While going to a mortgage broker is convenient, be careful because they do not always offer the best deals.
Consumer watchdog Choice recently shopped around on behalf of three borrowers. It found the best deals came through switching to mortgages offered by credit unions and the online lending channels of the big banks. However, these deals were not always offered through mortgage brokers. Choice found credit unions and building societies have, on average, "lower variable interest rates and lower fees than the Big Four banks".
Frank Lopez, an analyst with researcher Cannex, says those who took out fixed-rate mortgages before the middle of the year when the expectation was for rate increases would be kicking themselves now rates are falling. "Borrowers on fixed rates likely face huge break costs if they want to get out to take advantage of further possible rate cuts," he says.
They need to carefully consider whether the savings in interest rates will outweigh the break costs.
With interest rates likely to fall further, choosing variable rates looks like the better option.
MORE FOR THE MONEY
Markets are pricing in rate cuts that will take the cash rate to 3.75 per cent during the next six months.
The Reserve Bank has indicated it is prepared to cut even further to head off the worst of the global financial crisis.
AMP Capital Investor's chief economist Shane Oliver says the cash rate will most probably reach a low of 3.75 per cent by September next year but the Reserve Bank may have to cut even more.
"Unfortunately, it now looks like we are on the way to a mild recession," Oliver says.
"The threat to growth domestically is far more significant than was the case when interest rates were lowered to 4.25 per cent in 2001, which was the last low for interest rates."
CommSec chief equities economist Craig James is expecting the cash rate to be cut by another 0.25 percentage point next month. The Reserve Bank may then "sit back and see what the impact is on the economy".
He says the Reserve Bank may have to reduce rates again next year and the cash rate may have to be cut to 4.5 per cent.
"The speed of developments has taken everybody by surprise," James says.
"Midyear the Reserve Bank still thought that the next move in rates would be up rather than down." However, it is possible that things could turn up just as quickly as they have turned down.
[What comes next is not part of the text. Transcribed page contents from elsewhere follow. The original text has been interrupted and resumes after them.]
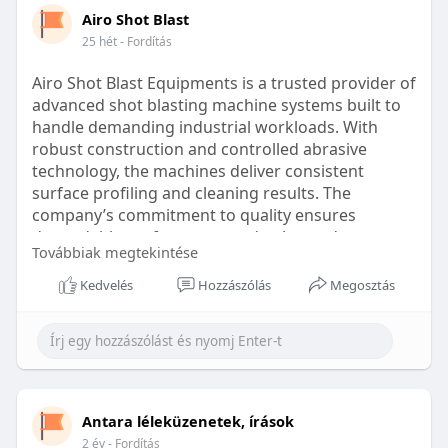
design can significantly impact the price.
1. Type of Braces
Airo Shot Blast
The kind of braces chosen can significantly impact
25 hét
- Fordítás
Duration of Treatment: Longer treatment periods
the cost. Traditional metal braces are generally
may increase costs due to additional visits and
more affordable than ceramic or clear aligners,
Airo Shot Blast Equipments is a trusted provider of
adjustments.
which offer a more discreet appearance.
advanced shot blasting machine systems built to
handle demanding industrial workloads. With
Orthodontist Expertise: Experienced orthodontists
2. Severity of the Issue
robust construction and controlled abrasive
may charge higher fees due to their skill and
The complexity of the dental issues can affect the
technology, the machines deliver consistent
reputation.
overall cost. More severe cases may require
surface profiling and cleaning results. The
longer treatment times and additional
company’s commitment to quality ensures
Clinic Location: The clinic's location within Chennai
orthodontic appliances, which can increase
dependable performance and enhanced
can affect pricing, with clinics in prime areas often
expenses.
Továbbiak megtekintése
productivity across multiple sectors.
charging more.
Kedvelés
Hozzászólás
Megosztás
3. Orthodontist’s Expertise and Location
Website -
Additional Treatments: Some cases may require
The experience of the orthodontist and the
preliminary treatments like tooth extractions,
location of their practice can also play a role.
https://www.airoshotblast.in/
which can add to the overall cost.
Urban areas or highly experienced practitioners
might charge more for their services.
https://www.shotblastingmachin....es.in/shot-
Estimated Costs for Braces in Chennai
blasting-
Antara léleküzenetek, írások
On average, the cost of metal braces in Chennai
Breaking Down the Cost Components
can start from ₹25,000, while ceramic braces may
2 év
- Fordítás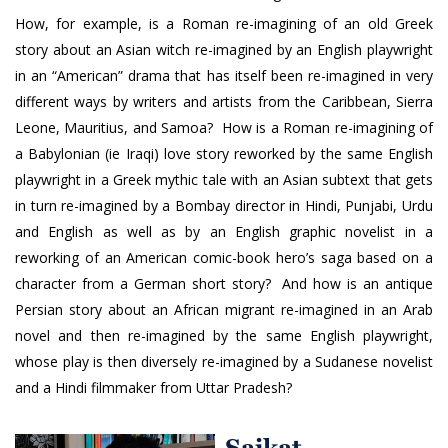
How, for example, is a Roman re-imagining of an old Greek
story about an Asian witch re-imagined by an English playwright
in an “American” drama that has itself been re-imagined in very
different ways by writers and artists from the Caribbean, Sierra
Leone, Mauritius, and Samoa? How is a Roman re-imagining of
a Babylonian (ie Iraqi) love story reworked by the same English
playwright in a Greek mythic tale with an Asian subtext that gets
in turn re-imagined by a Bombay director in Hindi, Punjabi, Urdu
and English as well as by an English graphic novelist in a
reworking of an American comic-book hero’s saga based on a
character from a German short story? And how is an antique
Persian story about an African migrant re-imagined in an Arab
novel and then re-imagined by the same English playwright,
whose play is then diversely re-imagined by a Sudanese novelist
and a Hindi filmmaker from Uttar Pradesh?
Saikat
But don't bet your mortgage on it.

Monday, December 08, 2008

Mortgage shoppers delight in variable rate mortgages, fixed rates are for losers

Fixed-rate mortgage borrowers face hefty fees if they want to switch to a standard variable loan. A massive interest rate cut lastweek has made more than 43,000 fixed rate home loan borrowers Australia's biggest losers.
The costs of exiting an average fixed-rate mortgage jumped to $18,000 because break fees for the loan rise as interest rates fall.
Banks charge break fees to exit fixed-rate home loans so they can meet interest payment obligations to term deposit customers.
The Reserve Bank of Australia (RBA) on Tuesday announced it would slash official interest rates by 100 basis points point to a six-and-a-half year low of 4.25 per cent.
The 43,632 borrowers who opted for fixed-rate mortgages between March and August this year, when interest rates were at a decade-high peak, face hefty fees if they want to switch to a standard variable loan.
Official interest rates would have to fall to the lowest levels since February 1965 for these borrowers to recoup the cost of switching out of a fixed loan through cheaper mortgage repayments.
A borrower who took out an average $250,000 loan, fixed at 9 per cent for three years back in June, faces an $18,000 exit fee if they want to move into a standard variable loan.
Leaving an equivalent $400,000 loan would incur a $29,000 charge, according to Canstar Cannex data of exit fees charged by the major banks.
Canstar Cannex senior financial analyst Harry Senlitonga said lenders typically charged higher "break fees" to exit fixed-rate loans when official interest rates were falling.
"The more the interest rate cut, the more the break cost," he said.
"For a borrower, the question they need to ask themself is how long you have left on a fixed-rate and whether it's worth paying the fee or not."
Borrowers who took out a fixed-rate loan in August would face higher exit fees than those who took out a mortgage in March, when the RBA was still talking up inflation as its biggest worry.
Two of Australia's big four banks matched the RBA's one percentage point rate cut, which took the overnight cash rate to 4.25 per cent.
Monthly repayments on a $250,000 standard variable home loan with the Commonwealth Bank and NAB fell to $1,678 as mortgage rates dropped to 6.74 per cent.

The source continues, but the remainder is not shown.